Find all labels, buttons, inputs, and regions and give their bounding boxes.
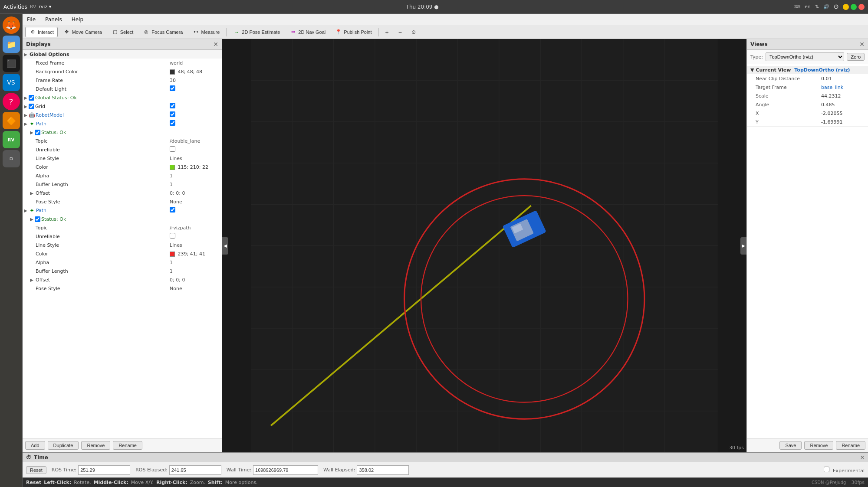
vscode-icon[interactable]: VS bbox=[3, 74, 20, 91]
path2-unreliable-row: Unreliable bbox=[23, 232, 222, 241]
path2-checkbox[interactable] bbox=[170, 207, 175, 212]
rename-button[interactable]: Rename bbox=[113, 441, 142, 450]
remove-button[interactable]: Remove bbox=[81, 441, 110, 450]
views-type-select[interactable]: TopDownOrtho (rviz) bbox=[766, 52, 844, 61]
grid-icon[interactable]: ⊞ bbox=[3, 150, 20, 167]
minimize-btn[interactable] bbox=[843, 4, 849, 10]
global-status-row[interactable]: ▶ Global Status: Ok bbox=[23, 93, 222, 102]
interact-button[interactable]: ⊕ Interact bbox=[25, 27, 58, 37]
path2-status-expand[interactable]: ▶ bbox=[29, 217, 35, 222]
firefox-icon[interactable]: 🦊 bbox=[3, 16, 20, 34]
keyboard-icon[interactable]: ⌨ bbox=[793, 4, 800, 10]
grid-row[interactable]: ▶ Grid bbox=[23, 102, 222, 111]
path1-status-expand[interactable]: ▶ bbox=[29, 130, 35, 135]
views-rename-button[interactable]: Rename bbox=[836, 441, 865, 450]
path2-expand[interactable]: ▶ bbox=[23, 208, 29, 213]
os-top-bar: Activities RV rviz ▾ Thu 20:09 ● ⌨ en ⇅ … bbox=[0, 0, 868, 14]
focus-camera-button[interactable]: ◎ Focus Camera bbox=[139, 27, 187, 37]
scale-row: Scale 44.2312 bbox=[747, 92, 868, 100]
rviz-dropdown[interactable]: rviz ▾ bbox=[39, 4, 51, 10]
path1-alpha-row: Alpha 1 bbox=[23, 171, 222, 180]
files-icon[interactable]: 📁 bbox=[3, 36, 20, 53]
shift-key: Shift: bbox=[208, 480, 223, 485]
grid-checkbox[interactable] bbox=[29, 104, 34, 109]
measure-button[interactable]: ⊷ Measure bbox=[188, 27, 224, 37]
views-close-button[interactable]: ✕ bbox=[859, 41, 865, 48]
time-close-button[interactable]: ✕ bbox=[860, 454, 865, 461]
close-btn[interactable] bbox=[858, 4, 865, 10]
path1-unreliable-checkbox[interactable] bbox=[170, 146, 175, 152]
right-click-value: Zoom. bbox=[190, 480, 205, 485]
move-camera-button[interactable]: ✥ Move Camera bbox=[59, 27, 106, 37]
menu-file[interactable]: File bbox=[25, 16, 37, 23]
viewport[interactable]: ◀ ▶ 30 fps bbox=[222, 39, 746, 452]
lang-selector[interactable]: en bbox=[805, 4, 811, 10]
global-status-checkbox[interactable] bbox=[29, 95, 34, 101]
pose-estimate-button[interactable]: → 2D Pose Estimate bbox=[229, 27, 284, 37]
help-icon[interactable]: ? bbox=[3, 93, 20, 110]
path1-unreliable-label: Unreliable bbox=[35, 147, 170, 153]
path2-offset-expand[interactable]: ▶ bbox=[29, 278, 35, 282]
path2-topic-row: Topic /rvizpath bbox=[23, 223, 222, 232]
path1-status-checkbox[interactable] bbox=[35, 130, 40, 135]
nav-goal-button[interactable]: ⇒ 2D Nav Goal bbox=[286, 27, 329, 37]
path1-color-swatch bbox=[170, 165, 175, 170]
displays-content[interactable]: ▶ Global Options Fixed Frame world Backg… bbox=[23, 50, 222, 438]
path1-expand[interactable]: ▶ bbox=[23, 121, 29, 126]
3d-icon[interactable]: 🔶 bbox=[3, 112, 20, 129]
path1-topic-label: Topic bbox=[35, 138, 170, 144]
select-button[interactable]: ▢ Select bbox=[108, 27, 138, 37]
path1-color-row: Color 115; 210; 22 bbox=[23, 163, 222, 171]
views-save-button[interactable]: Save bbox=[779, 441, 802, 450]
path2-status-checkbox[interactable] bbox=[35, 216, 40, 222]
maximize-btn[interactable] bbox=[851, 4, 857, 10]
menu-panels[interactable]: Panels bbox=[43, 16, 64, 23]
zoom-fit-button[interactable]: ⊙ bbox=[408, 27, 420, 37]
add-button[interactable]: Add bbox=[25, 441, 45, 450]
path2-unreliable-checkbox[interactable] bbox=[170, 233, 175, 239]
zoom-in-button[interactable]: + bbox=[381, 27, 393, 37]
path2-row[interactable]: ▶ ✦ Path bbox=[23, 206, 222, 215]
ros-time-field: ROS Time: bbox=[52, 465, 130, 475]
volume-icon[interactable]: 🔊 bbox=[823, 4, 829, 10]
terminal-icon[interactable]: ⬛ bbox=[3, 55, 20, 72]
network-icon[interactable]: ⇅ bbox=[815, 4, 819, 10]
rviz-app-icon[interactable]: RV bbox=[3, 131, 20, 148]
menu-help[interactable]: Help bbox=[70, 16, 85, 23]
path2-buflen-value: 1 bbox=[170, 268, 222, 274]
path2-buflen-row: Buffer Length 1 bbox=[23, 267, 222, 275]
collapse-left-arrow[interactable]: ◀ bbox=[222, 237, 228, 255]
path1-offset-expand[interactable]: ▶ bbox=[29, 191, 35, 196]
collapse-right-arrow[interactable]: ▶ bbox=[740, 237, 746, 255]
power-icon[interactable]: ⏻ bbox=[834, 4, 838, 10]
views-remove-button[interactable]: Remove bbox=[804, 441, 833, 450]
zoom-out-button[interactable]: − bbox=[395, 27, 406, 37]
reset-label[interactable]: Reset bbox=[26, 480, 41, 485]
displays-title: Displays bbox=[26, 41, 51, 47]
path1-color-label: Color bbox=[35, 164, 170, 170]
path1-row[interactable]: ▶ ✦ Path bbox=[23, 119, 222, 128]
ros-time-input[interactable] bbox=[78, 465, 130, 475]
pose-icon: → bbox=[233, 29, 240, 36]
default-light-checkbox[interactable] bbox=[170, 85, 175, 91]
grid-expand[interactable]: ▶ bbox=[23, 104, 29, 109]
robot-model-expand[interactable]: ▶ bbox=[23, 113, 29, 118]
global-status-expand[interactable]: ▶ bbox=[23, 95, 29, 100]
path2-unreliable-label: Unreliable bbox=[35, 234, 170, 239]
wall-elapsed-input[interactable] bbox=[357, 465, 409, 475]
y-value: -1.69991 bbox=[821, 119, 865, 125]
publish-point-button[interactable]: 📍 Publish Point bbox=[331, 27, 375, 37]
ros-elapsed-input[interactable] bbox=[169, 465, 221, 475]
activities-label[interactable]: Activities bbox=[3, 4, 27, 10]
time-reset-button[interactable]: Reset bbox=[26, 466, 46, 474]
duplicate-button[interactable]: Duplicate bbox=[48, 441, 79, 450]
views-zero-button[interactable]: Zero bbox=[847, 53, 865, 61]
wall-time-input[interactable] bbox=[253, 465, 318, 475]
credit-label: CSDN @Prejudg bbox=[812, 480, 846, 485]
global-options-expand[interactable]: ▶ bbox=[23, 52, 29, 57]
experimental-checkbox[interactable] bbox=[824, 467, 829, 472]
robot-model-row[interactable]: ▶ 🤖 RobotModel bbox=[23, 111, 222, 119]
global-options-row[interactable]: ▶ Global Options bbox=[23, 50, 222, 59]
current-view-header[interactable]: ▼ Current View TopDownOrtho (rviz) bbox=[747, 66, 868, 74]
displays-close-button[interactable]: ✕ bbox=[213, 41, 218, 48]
==========
*WHAT TO WORK ON*:
Your answer should hold every record above, printed exactly and free of pictures.

*YOUR SOLUTION*:
Find all labels, buttons, inputs, and regions and give their bounding boxes.
vscode-icon[interactable]: VS bbox=[3, 74, 20, 91]
path2-unreliable-row: Unreliable bbox=[23, 232, 222, 241]
path2-checkbox[interactable] bbox=[170, 207, 175, 212]
rename-button[interactable]: Rename bbox=[113, 441, 142, 450]
remove-button[interactable]: Remove bbox=[81, 441, 110, 450]
views-type-select[interactable]: TopDownOrtho (rviz) bbox=[766, 52, 844, 61]
grid-icon[interactable]: ⊞ bbox=[3, 150, 20, 167]
minimize-btn[interactable] bbox=[843, 4, 849, 10]
global-status-row[interactable]: ▶ Global Status: Ok bbox=[23, 93, 222, 102]
interact-button[interactable]: ⊕ Interact bbox=[25, 27, 58, 37]
path2-status-expand[interactable]: ▶ bbox=[29, 217, 35, 222]
firefox-icon[interactable]: 🦊 bbox=[3, 16, 20, 34]
keyboard-icon[interactable]: ⌨ bbox=[793, 4, 800, 10]
grid-row[interactable]: ▶ Grid bbox=[23, 102, 222, 111]
path1-status-expand[interactable]: ▶ bbox=[29, 130, 35, 135]
views-rename-button[interactable]: Rename bbox=[836, 441, 865, 450]
path2-expand[interactable]: ▶ bbox=[23, 208, 29, 213]
os-top-bar: Activities RV rviz ▾ Thu 20:09 ● ⌨ en ⇅ … bbox=[0, 0, 868, 14]
focus-camera-button[interactable]: ◎ Focus Camera bbox=[139, 27, 187, 37]
scale-row: Scale 44.2312 bbox=[747, 92, 868, 100]
rviz-dropdown[interactable]: rviz ▾ bbox=[39, 4, 51, 10]
path1-alpha-row: Alpha 1 bbox=[23, 171, 222, 180]
files-icon[interactable]: 📁 bbox=[3, 36, 20, 53]
shift-key: Shift: bbox=[208, 480, 223, 485]
grid-checkbox[interactable] bbox=[29, 104, 34, 109]
measure-button[interactable]: ⊷ Measure bbox=[188, 27, 224, 37]
views-close-button[interactable]: ✕ bbox=[859, 41, 865, 48]
time-close-button[interactable]: ✕ bbox=[860, 454, 865, 461]
close-btn[interactable] bbox=[858, 4, 865, 10]
path1-unreliable-checkbox[interactable] bbox=[170, 146, 175, 152]
right-click-value: Zoom. bbox=[190, 480, 205, 485]
move-camera-button[interactable]: ✥ Move Camera bbox=[59, 27, 106, 37]
menu-file[interactable]: File bbox=[25, 16, 37, 23]
viewport[interactable]: ◀ ▶ 30 fps bbox=[222, 39, 746, 452]
lang-selector[interactable]: en bbox=[805, 4, 811, 10]
global-status-checkbox[interactable] bbox=[29, 95, 34, 101]
pose-estimate-button[interactable]: → 2D Pose Estimate bbox=[229, 27, 284, 37]
help-icon[interactable]: ? bbox=[3, 93, 20, 110]
path1-unreliable-label: Unreliable bbox=[35, 147, 170, 153]
path2-offset-expand[interactable]: ▶ bbox=[29, 278, 35, 282]
path2-topic-row: Topic /rvizpath bbox=[23, 223, 222, 232]
path1-status-checkbox[interactable] bbox=[35, 130, 40, 135]
nav-goal-button[interactable]: ⇒ 2D Nav Goal bbox=[286, 27, 329, 37]
path1-color-swatch bbox=[170, 165, 175, 170]
displays-content[interactable]: ▶ Global Options Fixed Frame world Backg… bbox=[23, 50, 222, 438]
path1-expand[interactable]: ▶ bbox=[23, 121, 29, 126]
3d-icon[interactable]: 🔶 bbox=[3, 112, 20, 129]
path1-topic-label: Topic bbox=[35, 138, 170, 144]
select-button[interactable]: ▢ Select bbox=[108, 27, 138, 37]
path1-color-row: Color 115; 210; 22 bbox=[23, 163, 222, 171]
views-save-button[interactable]: Save bbox=[779, 441, 802, 450]
path2-status-checkbox[interactable] bbox=[35, 216, 40, 222]
maximize-btn[interactable] bbox=[851, 4, 857, 10]
menu-panels[interactable]: Panels bbox=[43, 16, 64, 23]
zoom-fit-button[interactable]: ⊙ bbox=[408, 27, 420, 37]
add-button[interactable]: Add bbox=[25, 441, 45, 450]
path2-unreliable-checkbox[interactable] bbox=[170, 233, 175, 239]
zoom-in-button[interactable]: + bbox=[381, 27, 393, 37]
path2-row[interactable]: ▶ ✦ Path bbox=[23, 206, 222, 215]
ros-time-field: ROS Time: bbox=[52, 465, 130, 475]
volume-icon[interactable]: 🔊 bbox=[823, 4, 829, 10]
terminal-icon[interactable]: ⬛ bbox=[3, 55, 20, 72]
network-icon[interactable]: ⇅ bbox=[815, 4, 819, 10]
rviz-app-icon[interactable]: RV bbox=[3, 131, 20, 148]
menu-help[interactable]: Help bbox=[70, 16, 85, 23]
path2-buflen-value: 1 bbox=[170, 268, 222, 274]
path2-buflen-row: Buffer Length 1 bbox=[23, 267, 222, 275]
collapse-left-arrow[interactable]: ◀ bbox=[222, 237, 228, 255]
path1-offset-expand[interactable]: ▶ bbox=[29, 191, 35, 196]
collapse-right-arrow[interactable]: ▶ bbox=[740, 237, 746, 255]
power-icon[interactable]: ⏻ bbox=[834, 4, 838, 10]
views-remove-button[interactable]: Remove bbox=[804, 441, 833, 450]
zoom-out-button[interactable]: − bbox=[395, 27, 406, 37]
reset-label[interactable]: Reset bbox=[26, 480, 41, 485]
displays-title: Displays bbox=[26, 41, 51, 47]
path1-color-label: Color bbox=[35, 164, 170, 170]
path1-row[interactable]: ▶ ✦ Path bbox=[23, 119, 222, 128]
ros-time-input[interactable] bbox=[78, 465, 130, 475]
pose-icon: → bbox=[233, 29, 240, 36]
default-light-checkbox[interactable] bbox=[170, 85, 175, 91]
grid-expand[interactable]: ▶ bbox=[23, 104, 29, 109]
robot-model-expand[interactable]: ▶ bbox=[23, 113, 29, 118]
global-status-expand[interactable]: ▶ bbox=[23, 95, 29, 100]
path2-unreliable-label: Unreliable bbox=[35, 234, 170, 239]
wall-elapsed-input[interactable] bbox=[357, 465, 409, 475]
y-value: -1.69991 bbox=[821, 119, 865, 125]
publish-point-button[interactable]: 📍 Publish Point bbox=[331, 27, 375, 37]
ros-elapsed-input[interactable] bbox=[169, 465, 221, 475]
activities-label[interactable]: Activities bbox=[3, 4, 27, 10]
time-reset-button[interactable]: Reset bbox=[26, 466, 46, 474]
duplicate-button[interactable]: Duplicate bbox=[48, 441, 79, 450]
views-zero-button[interactable]: Zero bbox=[847, 53, 865, 61]
wall-time-input[interactable] bbox=[253, 465, 318, 475]
credit-label: CSDN @Prejudg bbox=[812, 480, 846, 485]
global-options-expand[interactable]: ▶ bbox=[23, 52, 29, 57]
experimental-checkbox[interactable] bbox=[824, 467, 829, 472]
robot-model-row[interactable]: ▶ 🤖 RobotModel bbox=[23, 111, 222, 119]
global-options-row[interactable]: ▶ Global Options bbox=[23, 50, 222, 59]
current-view-header[interactable]: ▼ Current View TopDownOrtho (rviz) bbox=[747, 66, 868, 74]
displays-close-button[interactable]: ✕ bbox=[213, 41, 218, 48]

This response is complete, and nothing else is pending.